Ciepło, bezwietrznie i słonecznie – tak było w Koszalinie w miniony poniedziałek. To był piękny dzień, który spędziliśmy u Eli i Szymka – rodzinnie, serdecznie i jak zawsze bardzo gościnnie.
Uroki koszalińskiej jesieni dzięki pięknej słonecznej pogodzie mogliśmy w pełni docenić odwiedzając grób rodziców na cmentarzu oraz przepiękny zabytkowy Park Książąt Pomorskich (1817), który po rewitalizacji pokazuje całe swoje piękno.
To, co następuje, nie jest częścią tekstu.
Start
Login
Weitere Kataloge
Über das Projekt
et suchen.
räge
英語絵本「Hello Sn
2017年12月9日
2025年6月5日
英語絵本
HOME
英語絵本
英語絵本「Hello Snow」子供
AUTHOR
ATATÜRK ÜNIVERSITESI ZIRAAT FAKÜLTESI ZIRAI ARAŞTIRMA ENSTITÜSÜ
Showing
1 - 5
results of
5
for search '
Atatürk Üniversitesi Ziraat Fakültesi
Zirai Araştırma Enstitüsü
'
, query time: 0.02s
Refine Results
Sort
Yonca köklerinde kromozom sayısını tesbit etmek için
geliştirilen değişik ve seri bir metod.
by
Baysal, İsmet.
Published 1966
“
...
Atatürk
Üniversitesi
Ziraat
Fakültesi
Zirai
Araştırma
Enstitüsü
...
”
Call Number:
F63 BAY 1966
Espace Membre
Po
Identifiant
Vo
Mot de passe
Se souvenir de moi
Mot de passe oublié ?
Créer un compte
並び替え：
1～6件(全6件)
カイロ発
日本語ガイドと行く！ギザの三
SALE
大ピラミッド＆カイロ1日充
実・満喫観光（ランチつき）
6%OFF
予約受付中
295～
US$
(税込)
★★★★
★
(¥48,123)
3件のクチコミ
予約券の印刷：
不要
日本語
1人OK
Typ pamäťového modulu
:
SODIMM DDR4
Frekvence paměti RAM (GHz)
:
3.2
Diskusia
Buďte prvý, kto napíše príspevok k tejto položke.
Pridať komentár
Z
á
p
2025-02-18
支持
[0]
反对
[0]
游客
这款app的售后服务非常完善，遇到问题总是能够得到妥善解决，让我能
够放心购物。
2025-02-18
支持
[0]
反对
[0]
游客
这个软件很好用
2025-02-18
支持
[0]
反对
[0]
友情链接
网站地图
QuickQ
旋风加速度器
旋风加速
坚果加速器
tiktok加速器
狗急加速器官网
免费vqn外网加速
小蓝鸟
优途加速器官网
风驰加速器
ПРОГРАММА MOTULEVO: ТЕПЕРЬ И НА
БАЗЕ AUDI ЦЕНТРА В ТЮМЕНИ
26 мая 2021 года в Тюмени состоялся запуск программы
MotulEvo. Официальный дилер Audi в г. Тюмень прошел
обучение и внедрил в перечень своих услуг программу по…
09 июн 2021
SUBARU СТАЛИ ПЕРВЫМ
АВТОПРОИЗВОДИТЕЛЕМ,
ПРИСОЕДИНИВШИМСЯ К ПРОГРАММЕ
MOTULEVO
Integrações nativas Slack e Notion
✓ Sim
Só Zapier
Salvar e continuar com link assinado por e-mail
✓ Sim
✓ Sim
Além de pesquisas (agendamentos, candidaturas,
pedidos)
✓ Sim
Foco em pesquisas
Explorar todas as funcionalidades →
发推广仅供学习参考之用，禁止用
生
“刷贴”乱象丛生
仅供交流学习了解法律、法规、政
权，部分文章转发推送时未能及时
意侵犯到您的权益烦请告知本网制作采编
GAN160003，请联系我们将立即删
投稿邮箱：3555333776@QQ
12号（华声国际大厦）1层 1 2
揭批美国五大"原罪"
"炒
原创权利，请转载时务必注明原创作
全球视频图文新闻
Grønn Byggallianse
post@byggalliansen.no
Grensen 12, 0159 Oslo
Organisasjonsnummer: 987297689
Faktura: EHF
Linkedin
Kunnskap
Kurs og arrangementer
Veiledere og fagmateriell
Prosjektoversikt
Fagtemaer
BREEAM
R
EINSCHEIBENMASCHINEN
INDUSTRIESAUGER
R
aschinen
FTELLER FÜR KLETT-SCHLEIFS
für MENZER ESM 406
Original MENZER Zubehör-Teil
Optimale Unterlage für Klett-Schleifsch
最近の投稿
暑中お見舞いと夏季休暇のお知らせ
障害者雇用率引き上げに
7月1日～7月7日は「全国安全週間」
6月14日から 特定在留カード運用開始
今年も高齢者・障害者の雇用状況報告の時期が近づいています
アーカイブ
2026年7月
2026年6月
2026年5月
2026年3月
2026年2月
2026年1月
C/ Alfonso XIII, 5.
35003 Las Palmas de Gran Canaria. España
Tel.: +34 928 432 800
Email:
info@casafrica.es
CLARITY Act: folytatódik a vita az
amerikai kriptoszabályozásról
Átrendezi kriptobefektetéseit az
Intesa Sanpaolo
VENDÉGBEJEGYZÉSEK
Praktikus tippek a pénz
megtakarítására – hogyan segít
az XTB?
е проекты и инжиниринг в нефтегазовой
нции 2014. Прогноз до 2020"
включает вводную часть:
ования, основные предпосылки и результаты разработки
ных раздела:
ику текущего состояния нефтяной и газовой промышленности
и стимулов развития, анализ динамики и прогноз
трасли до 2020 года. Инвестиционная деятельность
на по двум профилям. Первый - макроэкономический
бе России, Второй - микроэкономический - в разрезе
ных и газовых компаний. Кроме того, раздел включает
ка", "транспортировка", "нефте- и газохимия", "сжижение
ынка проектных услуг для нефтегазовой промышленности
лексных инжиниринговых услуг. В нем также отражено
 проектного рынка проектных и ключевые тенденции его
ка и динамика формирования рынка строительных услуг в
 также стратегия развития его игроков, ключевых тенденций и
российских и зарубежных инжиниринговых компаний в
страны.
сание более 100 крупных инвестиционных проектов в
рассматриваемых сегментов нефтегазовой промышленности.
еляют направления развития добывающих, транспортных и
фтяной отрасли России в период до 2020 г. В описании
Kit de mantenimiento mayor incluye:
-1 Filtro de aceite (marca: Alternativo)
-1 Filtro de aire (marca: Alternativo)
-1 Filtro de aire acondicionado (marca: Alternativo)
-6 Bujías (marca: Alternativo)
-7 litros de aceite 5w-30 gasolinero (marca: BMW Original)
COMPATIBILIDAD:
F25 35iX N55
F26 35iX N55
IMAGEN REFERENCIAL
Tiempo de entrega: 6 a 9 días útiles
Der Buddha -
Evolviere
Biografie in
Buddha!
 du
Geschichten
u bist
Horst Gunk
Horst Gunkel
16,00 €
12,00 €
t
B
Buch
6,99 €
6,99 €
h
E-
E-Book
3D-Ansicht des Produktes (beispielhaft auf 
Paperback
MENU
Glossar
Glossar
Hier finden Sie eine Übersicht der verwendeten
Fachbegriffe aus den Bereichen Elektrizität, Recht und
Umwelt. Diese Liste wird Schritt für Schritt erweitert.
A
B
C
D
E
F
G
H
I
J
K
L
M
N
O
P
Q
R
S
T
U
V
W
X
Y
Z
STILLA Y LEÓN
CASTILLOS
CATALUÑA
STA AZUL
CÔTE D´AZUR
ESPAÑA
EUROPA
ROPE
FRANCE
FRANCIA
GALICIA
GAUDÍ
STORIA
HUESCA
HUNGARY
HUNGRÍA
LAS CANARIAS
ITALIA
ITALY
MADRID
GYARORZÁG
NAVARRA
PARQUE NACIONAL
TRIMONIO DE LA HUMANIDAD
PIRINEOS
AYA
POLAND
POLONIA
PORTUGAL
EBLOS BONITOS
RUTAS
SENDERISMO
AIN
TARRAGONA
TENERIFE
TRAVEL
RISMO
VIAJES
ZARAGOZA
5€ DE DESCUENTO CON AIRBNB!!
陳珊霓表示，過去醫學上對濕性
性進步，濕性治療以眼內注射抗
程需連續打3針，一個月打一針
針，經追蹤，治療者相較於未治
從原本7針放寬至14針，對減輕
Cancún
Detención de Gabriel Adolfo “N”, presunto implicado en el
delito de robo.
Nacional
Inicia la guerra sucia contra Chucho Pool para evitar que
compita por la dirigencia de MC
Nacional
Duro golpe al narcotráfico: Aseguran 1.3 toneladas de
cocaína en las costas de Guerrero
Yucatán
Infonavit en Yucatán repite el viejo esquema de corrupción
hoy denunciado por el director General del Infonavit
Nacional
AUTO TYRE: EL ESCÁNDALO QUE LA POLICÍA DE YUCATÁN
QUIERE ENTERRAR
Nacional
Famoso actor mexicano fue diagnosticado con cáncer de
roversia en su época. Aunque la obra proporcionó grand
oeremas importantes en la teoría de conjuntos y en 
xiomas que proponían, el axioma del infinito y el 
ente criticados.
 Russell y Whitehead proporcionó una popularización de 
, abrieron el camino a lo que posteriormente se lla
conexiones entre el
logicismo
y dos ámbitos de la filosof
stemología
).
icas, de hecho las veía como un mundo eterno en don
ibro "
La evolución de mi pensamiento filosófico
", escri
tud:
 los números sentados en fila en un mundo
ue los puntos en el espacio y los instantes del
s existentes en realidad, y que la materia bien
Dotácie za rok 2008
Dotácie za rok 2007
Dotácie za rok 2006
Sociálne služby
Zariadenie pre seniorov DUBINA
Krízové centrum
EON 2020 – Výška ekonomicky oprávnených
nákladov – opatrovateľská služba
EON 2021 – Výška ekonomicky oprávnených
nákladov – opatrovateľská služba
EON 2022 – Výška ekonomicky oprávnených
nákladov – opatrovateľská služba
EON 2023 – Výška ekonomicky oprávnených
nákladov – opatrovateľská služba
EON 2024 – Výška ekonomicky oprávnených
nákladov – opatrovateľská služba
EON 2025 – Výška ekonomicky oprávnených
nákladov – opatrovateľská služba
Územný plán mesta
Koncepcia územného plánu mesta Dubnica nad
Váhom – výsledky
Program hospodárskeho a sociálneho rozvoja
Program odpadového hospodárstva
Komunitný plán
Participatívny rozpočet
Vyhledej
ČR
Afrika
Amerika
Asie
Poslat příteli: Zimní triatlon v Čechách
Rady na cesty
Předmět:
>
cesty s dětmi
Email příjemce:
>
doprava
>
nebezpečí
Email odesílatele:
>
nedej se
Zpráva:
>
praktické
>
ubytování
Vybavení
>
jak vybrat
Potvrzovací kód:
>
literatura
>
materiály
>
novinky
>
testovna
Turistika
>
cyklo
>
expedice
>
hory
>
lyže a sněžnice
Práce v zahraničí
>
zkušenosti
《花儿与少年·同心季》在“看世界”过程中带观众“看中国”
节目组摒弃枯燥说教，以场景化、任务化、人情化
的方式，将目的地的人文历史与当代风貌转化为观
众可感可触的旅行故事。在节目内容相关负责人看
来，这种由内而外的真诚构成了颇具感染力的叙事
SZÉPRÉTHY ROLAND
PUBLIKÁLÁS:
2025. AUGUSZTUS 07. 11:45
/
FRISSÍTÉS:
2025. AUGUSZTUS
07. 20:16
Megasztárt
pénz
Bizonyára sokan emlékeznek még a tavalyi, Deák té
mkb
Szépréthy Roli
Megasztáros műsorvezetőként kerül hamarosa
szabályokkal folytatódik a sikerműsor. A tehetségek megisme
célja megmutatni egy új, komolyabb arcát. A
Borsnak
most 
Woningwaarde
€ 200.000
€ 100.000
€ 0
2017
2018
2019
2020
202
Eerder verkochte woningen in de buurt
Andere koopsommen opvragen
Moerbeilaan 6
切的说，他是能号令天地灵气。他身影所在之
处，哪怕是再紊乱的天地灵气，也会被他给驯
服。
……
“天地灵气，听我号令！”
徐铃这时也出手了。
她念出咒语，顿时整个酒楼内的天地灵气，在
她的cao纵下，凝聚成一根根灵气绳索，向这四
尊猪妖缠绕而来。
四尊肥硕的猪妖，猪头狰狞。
Okazałe stare drzewa, a wśród nich liczne pomniki przyrody. Starodrzew zawsze wzbudza we mnie dużo pozytywnych wrażeń.
Na rzece i stawie w parku podziwiać można łabędzie oraz kaczki krzyżówki z niebieskim lusterkiem o metalicznym połysku na skrzydłach.
Ten przystojniak zasługuje na zdjęcie większego formatu.
Kochani dziękujemy raz jeszcze za bardzo miły dzień, który z Wami spędziliśmy oraz za pyszną gościnę (zwłaszcza sernik – „mistrzostwo świata”!).